A couple of weeks back, as I was looking for what I can only hope was more useful and life changing information (probably not, I have been known to read a 2-page menu if it looks interesting, such is my idleness), I stumbled across this article, When (Not) to Fake an Orgasm. I had a hallelujah moment, heavens parting, light streaming down…a kindred spirit has been found. This woman is the agony aunt I wish I had growing up, I would be much saner if I’d spent my youth reading clear thinking like hers, instead of the ’Mills & Boon’ type bullshit that passed for sex-ed in my day. I like a woman who has no time for fluff, is all I’m saying, because fluff is what got us believing that an orgasm is an easy thing to have. It’s not. You don’t believe me, do you? The men reading this are leaning back, grinning cockily, hands on dicks, thinking, ’What idiot can’t come? Must be a chick thing…’ The women, on the other hand, are sitting there thinking, ’Not easy? Lakini…what is this cow smoking today? ’ An orgasm is hard to come by, that’s why we feel the need to cheat. That’s right, I said it, we cheat you, and I shall show you why, once I dispense with formalities.
Ladies and gentlemen, this is not a post about upward mobility. Just thought I’d clear that up for anyone who may still be optimistically hoping that this week is going to be the week I become a serious individual. This is about orgasms, and because there is no way to have a conversation about coming without getting explicit, you may want to consider exiting stage left if you’re feeling a little fragile today, looking for some fluffiness and whatnot. These words, in all their varied permutations, may be used in this post, occasionally together, such as in this sentence: orgasm, come (not literal), cum, ejaculation, masturbation, wanking, lips, breasts, orbs, nipples, penis, clitoris, vagina, pussy, ass, ass-hole (literal), penetration, sucking, oral, anal, pornography…have I left anything out…ah yes, sex. Still here? No? I lost them at ass-hole, didn’t I? Don’t worry, odds are we’ll never get there, but I couldn’t pass up the chance to throw it in, not when it was sitting there looking oh so inviting, all puckered up and shit. Stop cringing, you should have left when you had a chance, my lovely, now you’re on the dark side with the deviants. Insert my evil laughter here…
To fake or not to fake, that is the question. I know, not exactly Shakespeare, but in my defence, my English came by ship, and my ship is somewhat bandia. Have you ever faked an orgasm? Be honest. Yes? How many times? Only once or twice, you say? Really? She chuckles an evil chuckle. I’ve done it, more than a couple of times, but in my defence, when I started doing it, I didn’t know I was doing it. Back when I thought I was having intense, mind-blowing, earth-shattering woohoo!’s (I can’t keep typing orgasm, sounds like a bloody dildo manual, no?), turns out back when I thought I was coming, I wasn’t. I figured it out when I actually had mind-blowing, earth-shattering woohoo!’s, late in my 20’s, which in turn means that everything before had been, well, fake, no? And that’s not to say I haven’t done it since, I have, needs must and all, but now that I’m older and (marginally) wiser, I’m starting to wonder if I should be bothering with all that faking jive, and why I’d want to in the first place.

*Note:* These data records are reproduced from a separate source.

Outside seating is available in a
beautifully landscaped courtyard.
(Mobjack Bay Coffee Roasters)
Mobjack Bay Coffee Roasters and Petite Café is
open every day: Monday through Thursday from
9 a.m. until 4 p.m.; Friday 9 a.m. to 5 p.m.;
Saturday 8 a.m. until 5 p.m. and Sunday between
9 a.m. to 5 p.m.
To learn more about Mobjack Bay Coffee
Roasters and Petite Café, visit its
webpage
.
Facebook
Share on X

Wait, don’t lynch me, there’s some thought behind the thought.
Young and naïve, we used to believe that sex is all about the orgasm. ’You must get off!’ was the one thought running through our minds, because everything we saw and heard seemed to stress that getting ourselves, and possibly others (time and effort allowing), off was the most important aspect of sex. I can’t recall ever reading, or more importantly watching (I am a firm believer in the power of a good visual, blog notwithstanding), any sexual encounter that did not culminate in instant fireworks. Back in my early teens, if all the Sidney Sheldon’s I read, steamy Dallas episodes I watched and sappy R&B I listened to were to be believed, all it took was for a man to drool over a woman, undress said woman, insert his penis into her vagina (under a well designed sheet concealing everything, of course) and one minute later, there was great gasping of joy, the end. Occasionally, if I ventured into the odd Harlequin romance, there would be much staring into eyes, longing kisses, tender stroking of trembling fleshy orbs, grasping of rigid manhoods, thrusting into moistness, and then the great gasping of joy. See, sex was a very straight line: man + woman + inserted body parts = gasping of joy. No if, but or maybe.

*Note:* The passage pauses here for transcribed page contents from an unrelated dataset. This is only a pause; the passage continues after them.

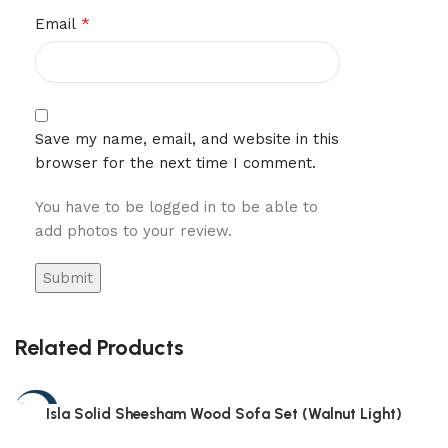
*
Email
Save my name, email, and website in this
browser for the next time I comment.
You have to be logged in to be able to
add photos to your review.
Related Products
-54%
Isla Solid Sheesham Wood Sofa Set (Walnut Light)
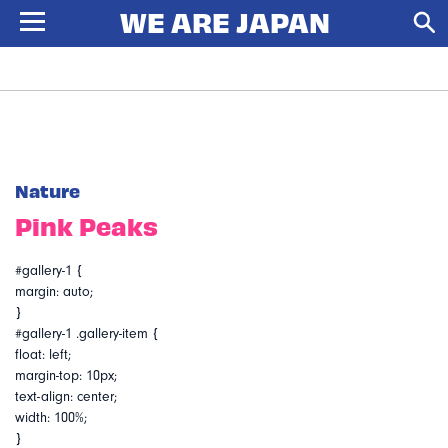
Nature
Pink Peaks
#gallery-1 {
margin: auto;
}
#gallery-1 .gallery-item {
float: left;
margin-top: 10px;
text-align: center;
width: 100%;
}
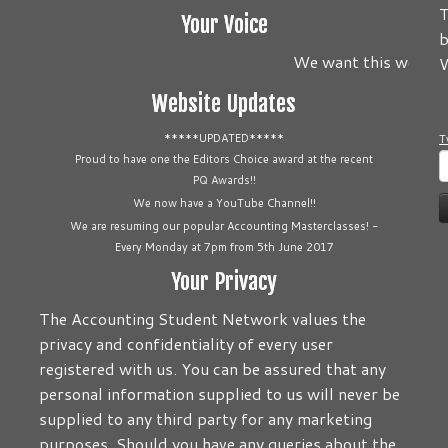
T
Your Voice
b
We want this website t
W
Website Updates
*****UPDATED*****
T
S
Proud to have one the Editors Choice award at the recent
PQ Awards!!
f
We now have a YouTube Channel!!
We are resuming our popular Accounting Masterclasses! -
Every Monday at 7pm from 5th June 2017
Your Privacy
The Accounting Student Network values the
privacy and confidentiality of every user
registered with us. You can be assured that any
personal information supplied to us will never be
supplied to any third party for any marketing
purposes. Should you have any queries about the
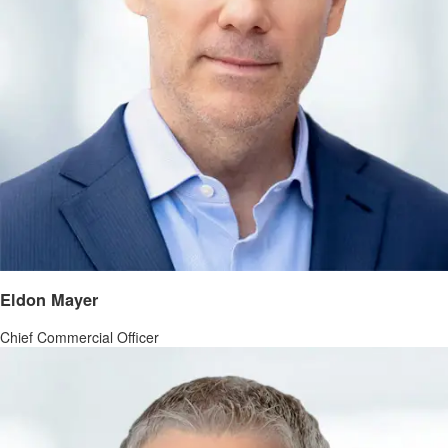
Eldon Mayer
Chief Commercial Officer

Luckily for the boys this wasn’t that big of a deal, because a teenage boy is so randy, he can get his rocks off just by thinking about it, I assume. Teenage girl? Not so much. It’s hard enough wrapping your head around the thought of a foreign object a couple of inches wide, and several inches longer, going up a passage that neither looks nor feels nearly large enough to accommodate it, then we’re expected to enjoy it? Greatly? Hmmm… Trust me when I tell you this, any girl who tells me she enjoys sex at that age (let’s ignore the fact that she probably shouldn’t be having it at that age to begin with) is lying to me, or to herself, or to her mother. Frankly, in our teens we had no clue what sex was. Which is why when we went off to college/paid employment/accommodation other than our parents’ houses, we quickly indulged in our favourite pastime, experimenting. No porn was left unwatched, no orifice unexplored, no appendage unsucked, no location untried. Only, we still had no clue what sex was all about, the same formula applied: man + woman + inserted body parts = gasping of joy. Yes, you may have learnt to use your fingers (and other) to get yourself off, but your path to coming with another person was pretty much the same, no?

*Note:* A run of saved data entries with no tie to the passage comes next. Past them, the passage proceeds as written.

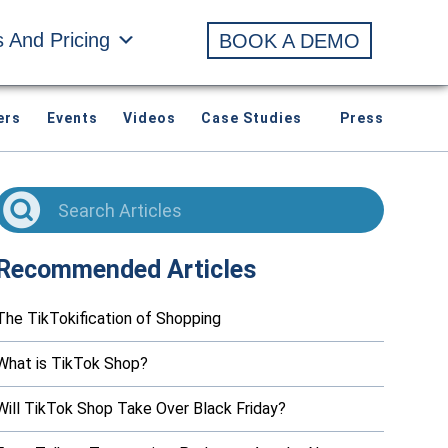
s And Pricing
BOOK A DEMO
ers
Events
Videos
Case Studies
Press
Recommended Articles
The TikTokification of Shopping
What is TikTok Shop?
Will TikTok Shop Take Over Black Friday?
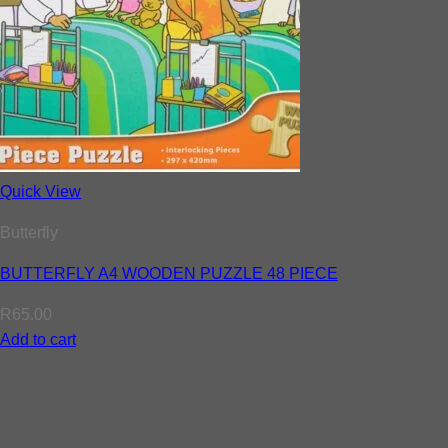
Quick View
Butterfly
BUTTERFLY A4 WOODEN PUZZLE 48 PIECE
R
65.00
Add to cart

Until you met that one person who shagged you like a superstar, and your world changed.
Don’t be shy, we all have that someone in our past who took our sex from 10 minute fumbles to hour long marathons, it’s part of growing up, being exposed to new, umm, things. For some of us, this person came along when we were 21, for the late bloomers, perhaps 31. No matter though, as long as the person eventually came along, yes? Yes? For crying out loud, you idiot, what are you doing sitting here if you’re still having 10 minute fumbles, and only 10 minute fumbles (some smart-ass was about to point out my quickie theories…)? Get out and find a half decent lover, then come back and tell me all about it (I’m a sucker for a good tale, no?).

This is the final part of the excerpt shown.